(Task to carry out)
Each record that follows should be duplicated exactly, except for its pictures.

(Data listing)
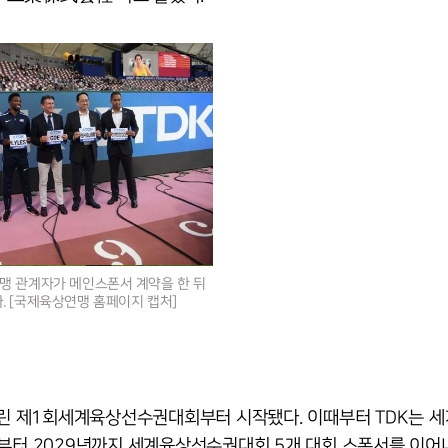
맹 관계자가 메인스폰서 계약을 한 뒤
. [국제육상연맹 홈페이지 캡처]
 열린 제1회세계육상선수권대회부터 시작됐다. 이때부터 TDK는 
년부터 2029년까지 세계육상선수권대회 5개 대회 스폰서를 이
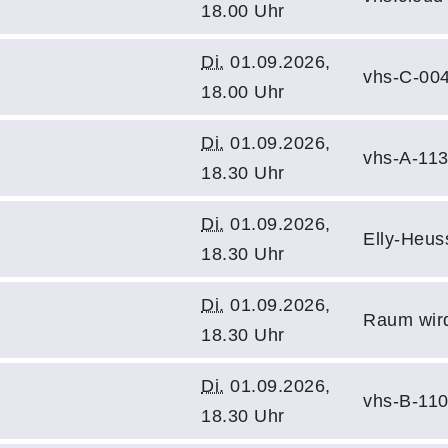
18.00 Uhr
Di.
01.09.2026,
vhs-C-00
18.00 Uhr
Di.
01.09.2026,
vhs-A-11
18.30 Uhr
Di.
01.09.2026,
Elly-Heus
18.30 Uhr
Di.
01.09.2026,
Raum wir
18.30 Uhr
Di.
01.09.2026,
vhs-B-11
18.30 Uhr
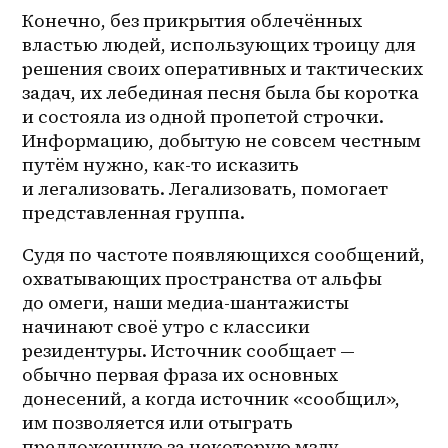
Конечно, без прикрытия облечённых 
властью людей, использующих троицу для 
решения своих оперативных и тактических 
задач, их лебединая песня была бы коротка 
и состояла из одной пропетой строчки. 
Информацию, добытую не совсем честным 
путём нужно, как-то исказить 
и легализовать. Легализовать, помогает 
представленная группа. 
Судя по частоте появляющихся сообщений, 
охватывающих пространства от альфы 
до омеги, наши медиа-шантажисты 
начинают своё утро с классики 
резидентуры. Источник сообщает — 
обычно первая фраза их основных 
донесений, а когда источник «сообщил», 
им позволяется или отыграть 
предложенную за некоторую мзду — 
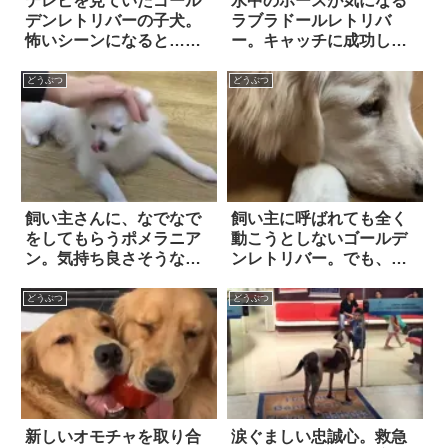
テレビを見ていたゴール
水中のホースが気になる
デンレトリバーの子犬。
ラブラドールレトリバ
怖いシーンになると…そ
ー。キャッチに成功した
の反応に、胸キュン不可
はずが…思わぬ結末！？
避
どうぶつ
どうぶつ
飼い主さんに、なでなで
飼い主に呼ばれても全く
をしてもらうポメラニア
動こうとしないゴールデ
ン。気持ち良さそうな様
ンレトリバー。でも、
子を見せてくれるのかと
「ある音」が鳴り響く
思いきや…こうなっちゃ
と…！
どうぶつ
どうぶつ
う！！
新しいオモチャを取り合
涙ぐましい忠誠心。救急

(Written answer)
맹 관계자가 메인스폰서 계약을 한 뒤
. [국제육상연맹 홈페이지 캡처]
 열린 제1회세계육상선수권대회부터 시작됐다. 이때부터 TDK는 
년부터 2029년까지 세계육상선수권대회 5개 대회 스폰서를 이
18.00 Uhr
Di.
01.09.2026,
vhs-C-00
18.00 Uhr
Di.
01.09.2026,
vhs-A-11
18.30 Uhr
Di.
01.09.2026,
Elly-Heus
18.30 Uhr
Di.
01.09.2026,
Raum wir
18.30 Uhr
Di.
01.09.2026,
vhs-B-11
18.30 Uhr
Конечно, без прикрытия облечённых 
властью людей, использующих троицу для 
решения своих оперативных и тактических 
задач, их лебединая песня была бы коротка 
и состояла из одной пропетой строчки. 
Информацию, добытую не совсем честным 
путём нужно, как-то исказить 
и легализовать. Легализовать, помогает 
представленная группа. 
Судя по частоте появляющихся сообщений, 
охватывающих пространства от альфы 
до омеги, наши медиа-шантажисты 
начинают своё утро с классики 
резидентуры. Источник сообщает — 
обычно первая фраза их основных 
донесений, а когда источник «сообщил», 
им позволяется или отыграть 
предложенную за некоторую мзду — 
テレビを見ていたゴール
水中のホースが気になる
デンレトリバーの子犬。
ラブラドールレトリバ
怖いシーンになると…そ
ー。キャッチに成功した
の反応に、胸キュン不可
はずが…思わぬ結末！？
避
どうぶつ
どうぶつ
飼い主さんに、なでなで
飼い主に呼ばれても全く
をしてもらうポメラニア
動こうとしないゴールデ
ン。気持ち良さそうな様
ンレトリバー。でも、
子を見せてくれるのかと
「ある音」が鳴り響く
思いきや…こうなっちゃ
と…！
どうぶつ
どうぶつ
う！！
新しいオモチャを取り合
涙ぐましい忠誠心。救急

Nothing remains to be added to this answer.